In the event, it was King John himself who arrived late. He did not leave Clarendon until the morning of Wednesday 15 July, and only then not until he had transacted a considerable volume of routine business. Before this, he had lingered in Corfe until Tuesday 14 July, despite the fact that he seems to have been expected to reach Oxford the following day. Writing later on the Wednesday from an unspecified location 'between Newbury and Abingdon', he announced that he would be unable to reach Oxford as planned, but would instead send to Oxford the archbishop of Dublin, the bishop of Winchester, Master Pandulf, William Marshal, the earls of Warenne and Arundel, and Hubert de Burgh the justiciar to serve as his proxies.3 This letter is peculiar in at least two respects.

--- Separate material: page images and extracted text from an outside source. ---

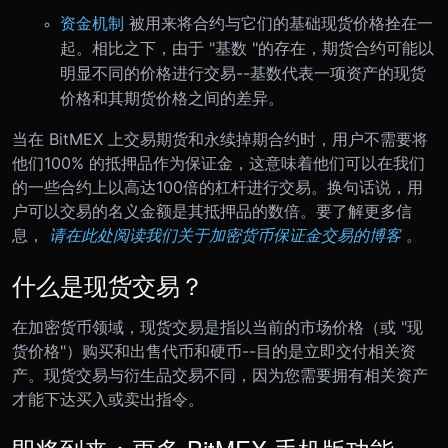
资金机制
被用来将合约与它们的基础现货价格拴在一
起。相比之下，由于 "基数 "的存在，期货合约可能以
明显不同的价格进行交易--基数代表一项资产的现货
价格和其期货价格之间的差异。
当在 BitMEX 上交易期货和永续掉期合约时，用户不需要将
他们100% 的抵押品作为保证金，这意味着他们可以在我们
的一些合约上以高达100倍的杠杆进行交易。换句话说，用
户可以交易的名义金额是其抵押品的数倍。要了解更多信
息，
请在此处阅读我们关于加密货币保证金交易的博客
。
什么是现货交易？
在加密货币领域，现货交易是指以当前的市场价格（或 "现
货价格"）购买和出售代币和硬币--目的是立即交付相关资
产。现货交易与衍生品交易不同，因为您需要拥有相关资产
才能下达买入或卖出指令。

Its failure to specify a place of issue seems deliberately intended to suggest haste and confusion, even though this part of Berkshire was hardly under-populated or without place names at which letters could have been dated. Moreover, by this time the King was within twenty-five miles of Oxford and might easily have completed his journey. Instead, he turned southwards to his hunting lodge at Freemantle in Kingsclere (Hampshire), in entirely the opposite direction from Oxford. He did not reach Oxford until Saturday, three days later. The implication must be that his delay was calculated rather than forced and that he deliberately wished not to attend the opening days of the meeting, no doubt in order to see what might unfold in his absence.

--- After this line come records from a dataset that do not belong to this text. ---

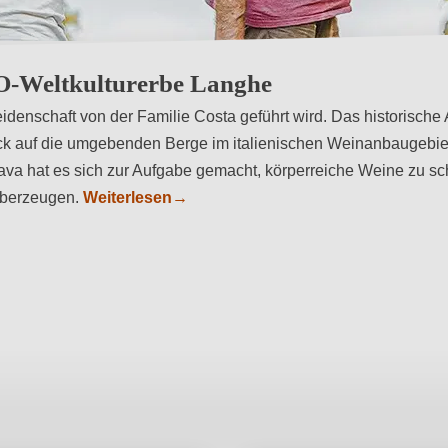
rerbes
O-Weltkulturerbe Langhe
eidenschaft von der Familie Costa geführt wird. Das historisch
Blick auf die umgebenden Berge im italienischen Weinanbaugebi
va hat es sich zur Aufgabe gemacht, körperreiche Weine zu sc
überzeugen.
Weiterlesen
→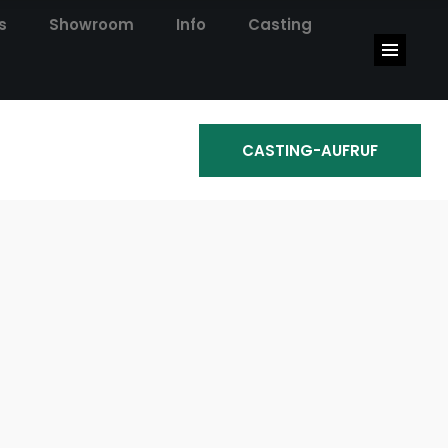
s
Showroom
Info
Casting
Showroom
Info
Casting
CASTING-AUFRUF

Instead, at Freemantle on Thursday 16 July, he authorized a charter to his tailor, William Scissor, granting a house at Winchester, witnessed by an inner circle of royalists including William Brewer, Hugh de Neville and the alien constables Fawkes de Breauté and Geoffrey de Martigny.4 Only one other charter is recorded this week, issued on 13 July and witnessed by other aliens including the bishop of Winchester and Peter de Maulay. This conferred favours in Ireland upon another staunch royalist, the archbishop and his cathedral of Christ Church Dublin, including the vill of ‘Tibrary’ (perhaps Tipperstown, co. Dublin).5 Treasure deposited with the religious continued to trickle in to court.6 The men of Bere Regis in Dorset were granted a weekly market, and there were orders to Hubert de Burgh involving redistribution of property in the Canterbury Jewry.7 The brothers of the order of St Anthony de Vienne were licensed to preach throughout Poitou and Gascony, seeking alms for their hospital at Saumur on the Loire: an interesting indication this, that the King intended that such traditional Plantagenet lordships as Saumur, only briefly recovered in 1214, might still be regarded as his responsibility to protect.8

Before leaving Clarendon, on the morning of 15 July, the King authorized a series of letters excusing the bishop of Exeter and others attending the Lateran Council from answering pleas in their absence.9 Also at Clarendon, on 15 July, there were routine commands to the seneschal of Gascony, another to the mayor and prévôts of La Rochelle referring to the continued disloyalty of Aimery de Craon, and routine instructions to the Exchequer, in one instance authorizing the cost of serjeants posted at Dorchester in Dorset, in another auditing expenses made as long ago as October 1214.10 At Corfe, as early as 12 July, we have our first certain proof that the Exchequer officials were once again busy with their rolls and records, with a command that the pledges for 200 marks of a 500 fine offered by the official, Charles of the Wardrobe, be removed from the roll ('de rotulo vestro extrahi faciatis').11

1

RLC, i, 218.

2

Copied into the English Patent Roll amidst other business from the Oxford council: RLP, 150.

3

RLP, 149.

4

RC, 213, and cf. RLC, i, 224b.

5

RC, 213.

6

Cups and other silver items delivered by the abbot of 'Busetr' (?Dorchester on Thames): RLP, 149.

7

RLC, i, 220b.

8

RLP, 149.

9

RLP, 149, specifying the bishops of Exeter, Emly and Waterford, the abbots of Cirencester, Peterborough and Battle, and the priors of Coventry and Wenlock.

10

RLC, 220b.

11

RLC, i, 220b, and cf. Rot.Ob., 558-9, 562.